Thousands of people from around the country marched to the Arizona state Capitol on Saturday to protest the state's tough new crackdown on illegal immigration.
Opponents of the law suspended their boycott against Arizona and bused in protesters from around the country. Organizers said the demonstration could bring in as many as 50,000 people.
Midtown Phoenix buzzed with protesters carrying signs and American flags. Dozens of police officers were on standby along the route of the five-mile march, and helicopters hovered overhead.
Protesters braved temperatures that were forecast to reach 95 degrees by mid-afternoon. Some used umbrellas or cardboard signs to protect their faces from the sun. Volunteers handed out water bottles from the beds of pickup trucks, and organizers set up three water stations along the route.
Supporters of the law expect to draw thousands to a rally of their own Saturday evening at a baseball stadium in suburban Tempe, encouraging like-minded Americans to "buycott" Arizona by planning vacations in the state.
Critics of the law, set to take effect July 29, say it unfairly targets Hispanics and could lead to racial profiling. Its supporters say Arizona is trying to enforce immigration laws because the federal government has failed to do so.
The law requires that police conducting traffic stops or questioning people about possible legal violations ask them about their immigration status if there is "reasonable suspicion" that they're in the country illegally.
Supporters of the law insist racial profiling will not be tolerated, but civil rights leaders worry that officers will still rely on assumptions that illegal immigrants are Hispanic.
Luis Jimenez, a 33-year-old college professor who lives in South Hadley, Mass., said the law will force police officers to spend much of their time on immigration violations instead of patrolling neighborhoods or dealing with violent crime.
The law also makes it a state crime to be in the country illegally or to impede traffic while hiring day laborers, regardless of the worker's immigration status.
"You're saying to the cop: 'Go pick up that day laborer. Don't worry about that guy committing crimes,'" said Jimenez, a naturalized citizen from Mexico who grew up in Phoenix.

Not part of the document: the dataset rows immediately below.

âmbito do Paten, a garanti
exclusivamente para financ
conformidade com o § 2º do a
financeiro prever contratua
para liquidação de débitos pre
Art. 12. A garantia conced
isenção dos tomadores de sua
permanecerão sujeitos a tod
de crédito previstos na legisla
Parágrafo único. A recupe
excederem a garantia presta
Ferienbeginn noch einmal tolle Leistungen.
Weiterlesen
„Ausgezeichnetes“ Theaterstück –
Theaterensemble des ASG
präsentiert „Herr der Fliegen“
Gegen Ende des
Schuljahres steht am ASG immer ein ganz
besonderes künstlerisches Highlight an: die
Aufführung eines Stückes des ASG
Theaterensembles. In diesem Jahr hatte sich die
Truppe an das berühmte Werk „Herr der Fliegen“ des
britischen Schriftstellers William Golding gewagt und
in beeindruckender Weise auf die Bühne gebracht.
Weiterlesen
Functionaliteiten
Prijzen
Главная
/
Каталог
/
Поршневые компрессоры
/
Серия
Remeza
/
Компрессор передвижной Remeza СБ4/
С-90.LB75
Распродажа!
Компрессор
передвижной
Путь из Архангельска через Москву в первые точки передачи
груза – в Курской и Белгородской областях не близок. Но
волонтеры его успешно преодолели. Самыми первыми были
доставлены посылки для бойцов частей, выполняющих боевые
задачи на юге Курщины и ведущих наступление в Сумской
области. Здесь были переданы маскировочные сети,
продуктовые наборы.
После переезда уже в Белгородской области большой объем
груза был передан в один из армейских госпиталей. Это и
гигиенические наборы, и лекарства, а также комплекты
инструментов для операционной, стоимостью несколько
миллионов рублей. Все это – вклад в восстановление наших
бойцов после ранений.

Alfonso Martinez, a 38-year-old Phoenix carpenter and father of three children who are American citizens, said he's been living illegally in the United States for 21 years while trying to get legal status.
"If they stop me and they find my status, who's going to feed my kids? Who's going to keep working hard for them?" he said, keeping a careful eye on his 6-year-old daughter as his wife pushed their 4-year-old girl in a stroller. Their 13-year-old son walked ahead of them.
Some opponents of the law have encouraged people to cancel conventions in the state and avoid doing business with Arizona-based companies, hoping the economic pressure forces lawmakers to repeal the law.
But Alfredo Gutierrez, chairman of the boycott committee of Hispanic civil rights group Somos America, said the boycott doesn't apply to people coming to resist the law. Opponents said they secured warehouse space for people to sleep on cots instead of staying in hotels.
"The point was to be here for this march to show support for these folks, then we're out," said Jose Vargas, a union representative for New York City teachers. "We're not spending a dime here."
Supporters of the law sought to counteract the economic damage of boycotts by bringing supporters into the state.
"Arizona, we feel, is America's Alamo in the fight against illegal and dangerous entry into the United States," said Gina Loudon of St. Louis, who is organizing the "buycott."
"Our border guards and all of Arizona law enforcement are the undermanned, under-gunned, taxed-to-the-limit front-line defenders trying to hold back the invasion," she said.
In San Francisco, groups planned to protest at the Arizona Diamondbacks' game against the Giants Saturday night.